▼
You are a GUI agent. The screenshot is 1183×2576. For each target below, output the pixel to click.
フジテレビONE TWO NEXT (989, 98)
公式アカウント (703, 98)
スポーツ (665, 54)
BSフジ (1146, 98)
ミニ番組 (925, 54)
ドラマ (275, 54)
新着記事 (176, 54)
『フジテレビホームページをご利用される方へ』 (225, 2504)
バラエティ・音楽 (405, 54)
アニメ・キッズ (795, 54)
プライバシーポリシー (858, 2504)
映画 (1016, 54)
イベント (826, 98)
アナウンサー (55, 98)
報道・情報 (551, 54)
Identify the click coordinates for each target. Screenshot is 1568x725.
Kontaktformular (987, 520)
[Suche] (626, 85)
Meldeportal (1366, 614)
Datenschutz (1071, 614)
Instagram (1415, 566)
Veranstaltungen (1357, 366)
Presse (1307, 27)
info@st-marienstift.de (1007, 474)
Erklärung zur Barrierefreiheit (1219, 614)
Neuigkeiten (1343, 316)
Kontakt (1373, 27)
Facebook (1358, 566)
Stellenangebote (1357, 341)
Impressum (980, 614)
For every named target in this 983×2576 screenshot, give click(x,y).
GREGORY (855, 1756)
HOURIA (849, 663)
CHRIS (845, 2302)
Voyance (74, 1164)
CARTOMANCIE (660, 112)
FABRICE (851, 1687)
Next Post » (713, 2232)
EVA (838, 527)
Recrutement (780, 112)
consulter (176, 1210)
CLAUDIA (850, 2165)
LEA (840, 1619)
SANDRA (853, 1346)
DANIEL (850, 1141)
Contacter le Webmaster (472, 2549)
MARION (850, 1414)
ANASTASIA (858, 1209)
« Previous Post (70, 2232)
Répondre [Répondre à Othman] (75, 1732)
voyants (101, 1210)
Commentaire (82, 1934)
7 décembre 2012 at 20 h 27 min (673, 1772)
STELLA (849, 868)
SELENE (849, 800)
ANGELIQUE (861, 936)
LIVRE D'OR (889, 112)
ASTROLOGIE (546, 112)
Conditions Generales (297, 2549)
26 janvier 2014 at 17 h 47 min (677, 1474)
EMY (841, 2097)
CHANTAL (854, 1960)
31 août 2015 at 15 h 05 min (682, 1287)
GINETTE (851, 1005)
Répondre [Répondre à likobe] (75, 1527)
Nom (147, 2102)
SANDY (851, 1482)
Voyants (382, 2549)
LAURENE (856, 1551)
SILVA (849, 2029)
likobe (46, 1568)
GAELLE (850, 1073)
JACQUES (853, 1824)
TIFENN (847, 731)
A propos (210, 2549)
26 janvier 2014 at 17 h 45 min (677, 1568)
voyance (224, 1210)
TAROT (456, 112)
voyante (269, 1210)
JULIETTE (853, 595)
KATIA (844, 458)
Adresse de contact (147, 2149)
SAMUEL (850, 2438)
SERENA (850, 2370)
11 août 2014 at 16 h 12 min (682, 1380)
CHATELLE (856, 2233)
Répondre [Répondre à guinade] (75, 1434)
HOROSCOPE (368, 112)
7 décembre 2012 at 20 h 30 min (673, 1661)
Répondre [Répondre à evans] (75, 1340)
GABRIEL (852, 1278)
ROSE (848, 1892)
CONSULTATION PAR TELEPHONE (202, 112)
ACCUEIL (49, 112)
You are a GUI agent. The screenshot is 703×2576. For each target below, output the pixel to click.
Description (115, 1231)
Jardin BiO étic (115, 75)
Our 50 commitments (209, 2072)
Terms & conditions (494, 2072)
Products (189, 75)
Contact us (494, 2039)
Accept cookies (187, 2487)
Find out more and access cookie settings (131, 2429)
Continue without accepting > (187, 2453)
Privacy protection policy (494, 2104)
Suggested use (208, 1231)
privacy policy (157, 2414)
▲
- _Try it_
Exactly repeat the lines from the line that contains "ROSE (848, 1892)" to the end of the entries, both included, and leave out all other lines.

- _Problem solution_
ROSE (848, 1892)
CONSULTATION PAR TELEPHONE (202, 112)
ACCUEIL (49, 112)
You are a GUI agent. The screenshot is 703×2576. For each target below, output the pixel to click.
Description (115, 1231)
Jardin BiO étic (115, 75)
Our 50 commitments (209, 2072)
Terms & conditions (494, 2072)
Products (189, 75)
Contact us (494, 2039)
Accept cookies (187, 2487)
Find out more and access cookie settings (131, 2429)
Continue without accepting > (187, 2453)
Privacy protection policy (494, 2104)
Suggested use (208, 1231)
privacy policy (157, 2414)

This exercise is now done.